A third-grade teacher at an overcrowded Miami-Dade County public school, she spent harried days on her feet. Financial worries weighed heavy, even with health insurance and some paid time off through her job.
And as a Black woman, a lifetime of racism had left her wary of unpredictable reactions in daily life and drained by derogatory and unequal treatment at work. It’s the sort of stress that can release cortisol, which studies have shown heighten the risk for premature labor.
“I’m experiencing it every day, not walking alone, walking with someone I have to protect,” she said. “So the level of cortisol in my body when I’m pregnant? Immeasurable.”
Two months into the pregnancy, the unrelenting nausea suddenly stopped. “I started to feel like my pregnancy symptoms were going away,” she said.
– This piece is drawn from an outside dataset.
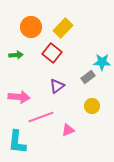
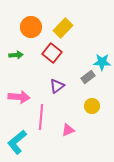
pink line: rotated 65 degrees counterclockwise
cyan L-shape: rotated 45 degrees clockwise
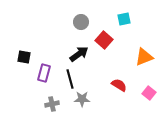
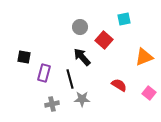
gray circle: moved 1 px left, 5 px down
black arrow: moved 3 px right, 3 px down; rotated 96 degrees counterclockwise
Then strange back pain started.
Etienne and her husband rushed to an emergency room, where a doctor confirmed she was at grave risk for a miscarriage. A cascade of medical interventions — progesterone injections, fetal monitoring at home, and bed rest while she took months off work — saved the child, who was born at 37 weeks.
Women in the U.S. are more likely to deliver their babies prematurely than those in most developed countries. It’s a distinction that coincides with high rates of maternal and infant death, billions of dollars in intensive care costs, and often lifelong dis …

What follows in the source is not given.